When comparing Fullmetal Alchemist and Brotherhood, it’s no contest


A graphic with a mosaic of Fullmetal Alchemist images and panels in the background, and an overlay of an screenshot of Edward Elric standing and throwing his cloak Graphic: William Joel/Polygon | various

Oct. 3, 2023 marks the 20th anniversary of the Japanese television premiere of the Fullmetal Alchemist anime — that is, the first one.

See, shortly after the original, there was a second Fullmetal Alchemist. This 2009 series, subtitled Brotherhood in its English-language release to avoid confusion with the earlier one, hewed much closer to the original manga. All three versions share the same premise and initial set of characters: In a world where those with enough scientific knowledge can physically transmute matter into new forms, young brothers Edward and Alphonse Elric attempt to use such powers to resurrect their dead mother. The transmutation goes badly and both boys are mutilated when it backfires; Ed loses an arm and leg, while Al’s soul is grafted to a suit of armor. Each series follows the pair on their quest to create or obtain the legendary Philosopher’s Stone so that they can restore their bodies.

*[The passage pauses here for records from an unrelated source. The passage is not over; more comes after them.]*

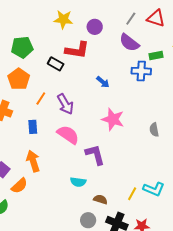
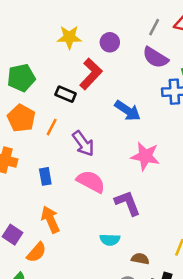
red L-shape: (77, 50) -> (91, 74), turned -50
blue arrow: (103, 82) -> (128, 111), size x1.5
orange line: (41, 99) -> (52, 127), moved

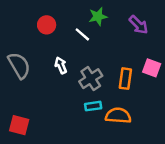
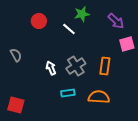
gray semicircle: (19, 65) -> (16, 55), size x0.6
white arrow: (61, 65) -> (51, 68), moved
pink square: (152, 68) -> (127, 44), moved, turned -35
cyan rectangle: (93, 106) -> (68, 93), moved

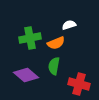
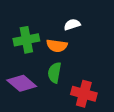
orange semicircle: (56, 43) -> (57, 46), turned 30

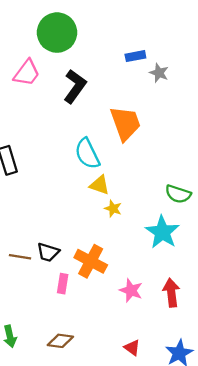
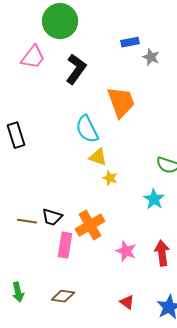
cyan star: (162, 232) -> (154, 199), size x0.7
orange cross: (91, 261) -> (90, 225), turned 32
pink rectangle: (63, 284) -> (65, 245), size x1.4

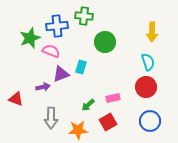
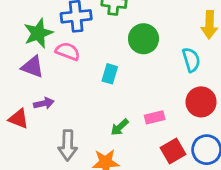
cyan semicircle: (148, 62) -> (191, 60), moved
purple triangle: (61, 74) -> (33, 67), moved, turned 42
purple arrow: (43, 87) -> (44, 103), moved
red square: (108, 122) -> (173, 151), moved

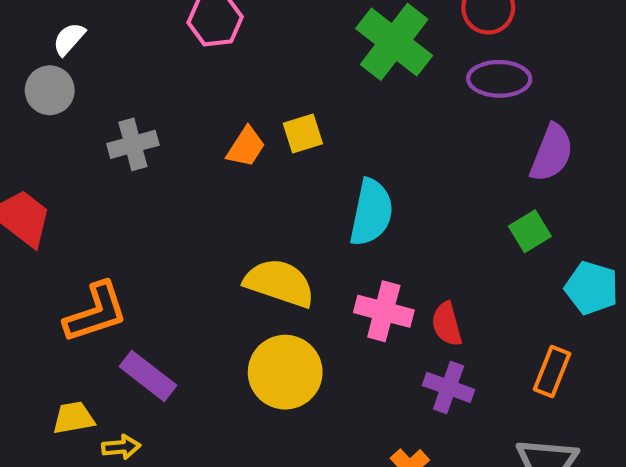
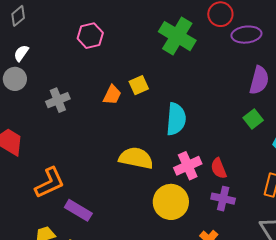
purple ellipse: (499, 79) -> (246, 35), moved
pink cross: (384, 311) -> (188, 166), turned -32
yellow circle: (285, 372) -> (171, 202), moved

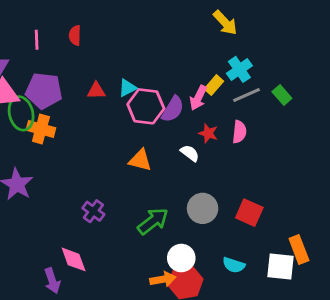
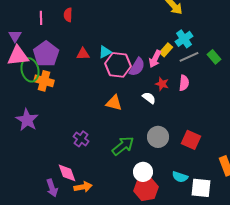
purple pentagon: (44, 91) -> (46, 54), turned 30
white square: (281, 267) -> (201, 188), moved
orange arrow: (163, 279) -> (83, 187), moved

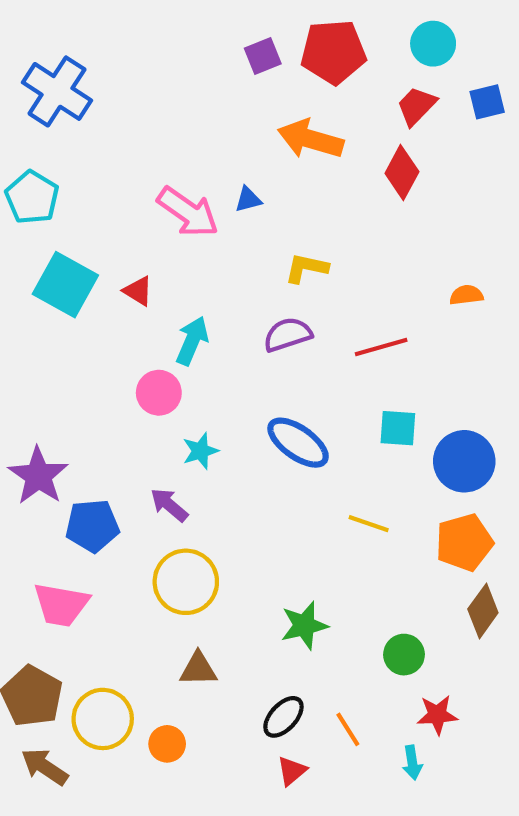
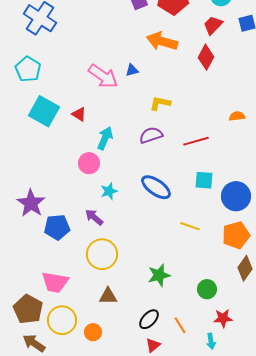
pink trapezoid: (61, 605) -> (55, 282), moved

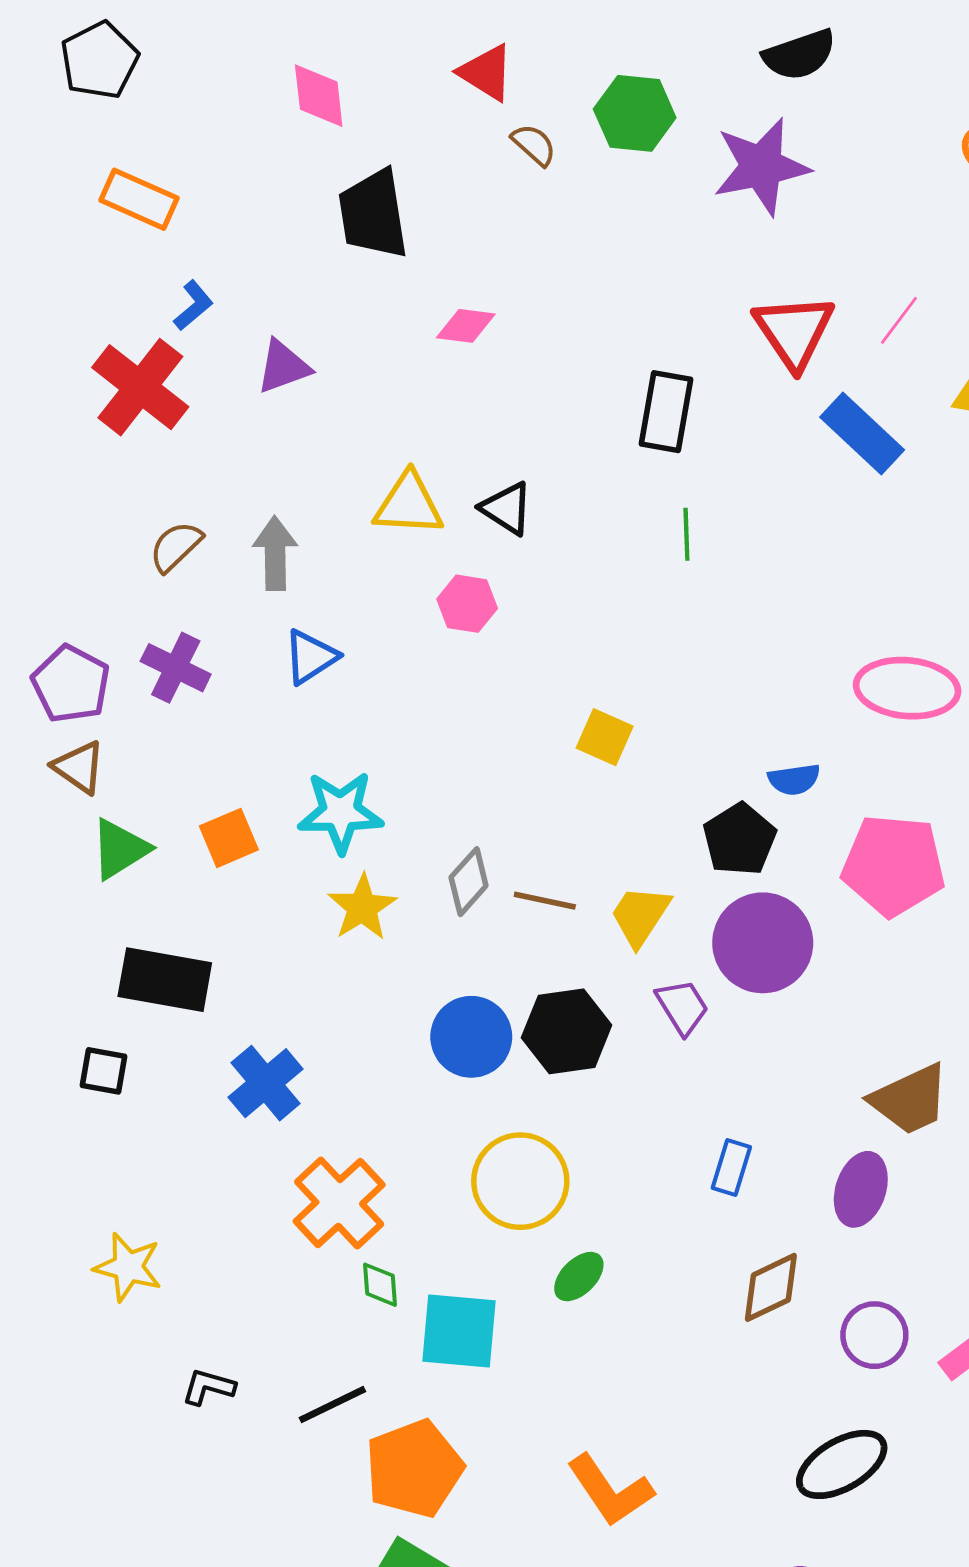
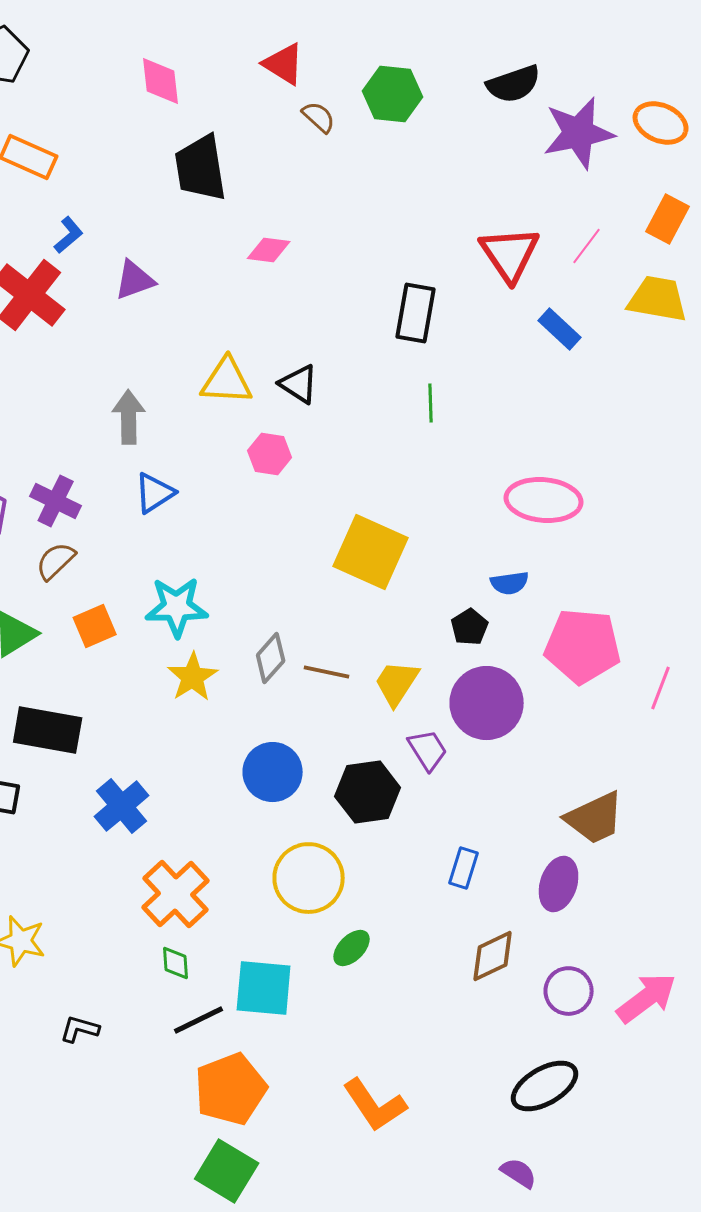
black semicircle: (799, 55) -> (514, 84), moved
purple star: (761, 167) -> (579, 133), moved
blue rectangle: (862, 433) -> (560, 329), size x0.7
brown semicircle: (176, 546) -> (56, 561), moved
pink ellipse: (907, 688) -> (544, 500), moved
yellow square: (605, 737) -> (371, 552), size x1.8
black pentagon: (740, 839) -> (470, 627), size x0.7
black hexagon: (567, 1031) -> (368, 792), moved
green diamond: (380, 1285) -> (176, 963), moved
black line: (332, 1405) -> (199, 1020), moved

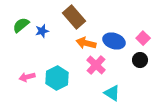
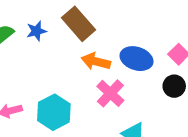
blue star: (42, 31) -> (36, 31), moved

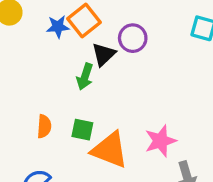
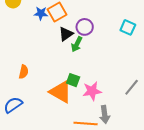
green arrow: (85, 77) -> (77, 44), moved
green square: (82, 130) -> (73, 80), moved

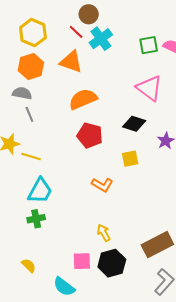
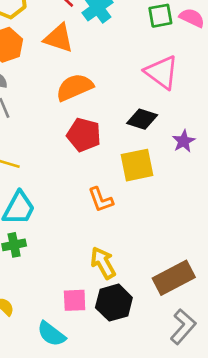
yellow square: (130, 159) -> (137, 165), size x1.5
orange L-shape: (102, 185) -> (101, 200), turned 40
yellow arrow: (104, 233) -> (103, 263), size x1.4

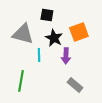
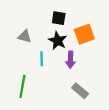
black square: (47, 15) -> (59, 18), moved
gray triangle: (23, 34) -> (25, 36), size x0.6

The first anime (which I’ll refer to just as FMA) took that story in a drastically different direction from where the manga and Brotherhood ended up, which alienated many fans. However, FMA’s hated story changes are a major reason I find it the superior adaptation. In my opinion, pulling off something different from but as equally thought out as the source (sometimes more thought out) is more interesting than the way Brotherhood mainly just animates the manga.

Edward starting to use alchemy on a railroad track Image: Bones/Aniplex

It all started with an unusual decision from animation studio Bones when it started making FMA. At the time, Hiromu Arakawa’s manga was not even two-dozen chapters into its run. The staff, led by director Seiji Mizushima and writer Shō Aikawa, thus faced the dilemma of quickly running out of story to adapt. This was hardly a novel issue; it’s the reason behind the sometimes-infamous “filler” episodes and arcs in shows like Dragon Ball Z and Naruto, wherein studios create new storylines to stall for time until there’s enough fresh manga to tackle. Contemporary shows based on manga are more likely to eschew this tactic, with titles like Attack on Titan and Chainsaw Man simply taking hiatuses.

Bones did neither of these things. With Arakawa’s encouragement (and her notes on lore and story plans), Aikawa and the other writers took the extant plot of Fullmetal Alchemist and steered it in a different direction. Roughly speaking, the first half of the anime’s 51 episodes follow the first six volumes of the manga, while the back half incorporates parts of the next two volumes but with significant recontextualizations, ultimately building to a completely different ending. Years later, Brotherhood began production (also at Bones) as the manga was heading into its final arc, and director Yasuhiro Irie, lead writer Hiroshi Ōnogi, and the rest of the crew had no issue following it nearly beat for beat.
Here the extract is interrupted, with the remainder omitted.